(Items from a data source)
-*-

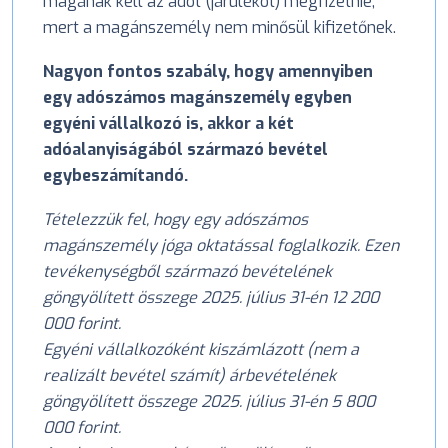
magának kell az adót (járulékot) megfizetnie,
mert a magánszemély nem minősül kifizetőnek.
Nagyon fontos szabály, hogy amennyiben
egy adószámos magánszemély egyben
egyéni vállalkozó is, akkor a két
adóalanyiságából származó bevétel
egybeszámítandó.
Tételezzük fel, hogy egy adószámos
magánszemély jóga oktatással foglalkozik. Ezen
tevékenységből származó bevételének
göngyölített összege 2025. július 31-én 12 200
000 forint.
Egyéni vállalkozóként kiszámlázott (nem a
realizált bevétel számít) árbevételének
göngyölített összege 2025. július 31-én 5 800
000 forint.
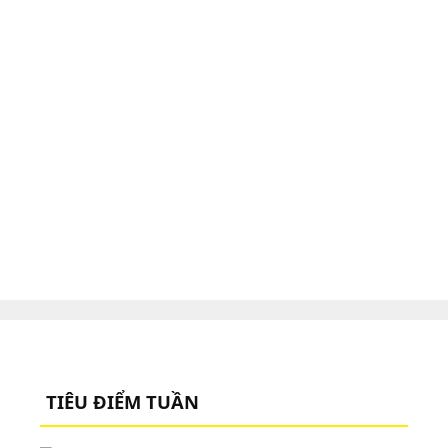
TIÊU ĐIỂM TUẦN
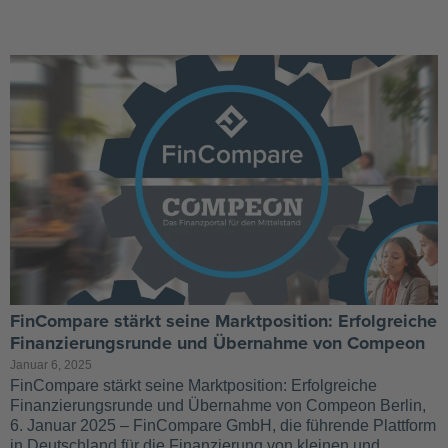
FinCompare stärkt seine Marktposition: Erfolgreiche
Finanzierungsrunde und Übernahme von Compeon
Januar 6, 2025
FinCompare stärkt seine Marktposition: Erfolgreiche
Finanzierungsrunde und Übernahme von Compeon Berlin,
6. Januar 2025 – FinCompare GmbH, die führende Plattform
in Deutschland für die Finanzierung von kleinen und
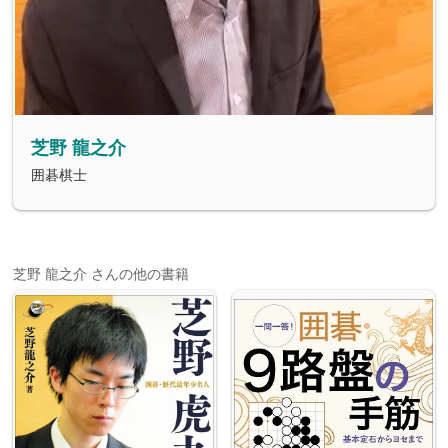
芝野 龍之介
囲碁棋士
芝野 龍之介 さんの他の書籍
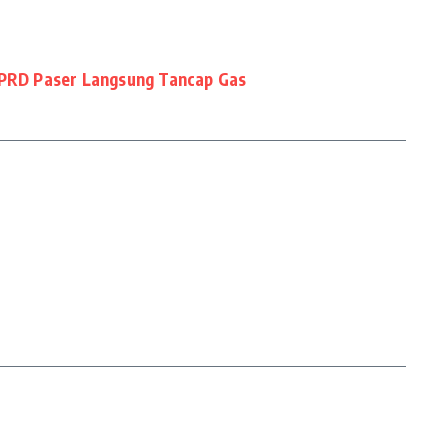
DPRD Paser Langsung Tancap Gas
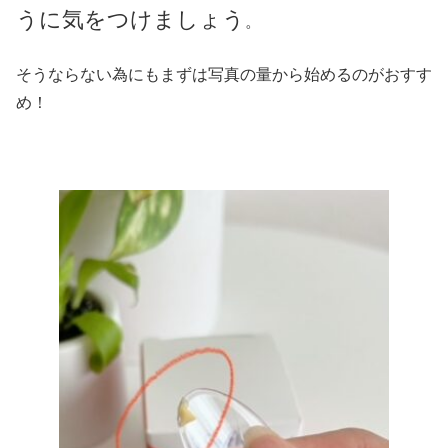
うに気をつけましょう
。
そうならない為にもまずは写真の量から始めるのがおすす
め！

-*-

HOW TO COMPLETE THIS TASK: If a line in the data above includes the string "adószámos", copy it.

PROBLEM SOLUTION:
egy adószámos magánszemély egyben
Tételezzük fel, hogy egy adószámos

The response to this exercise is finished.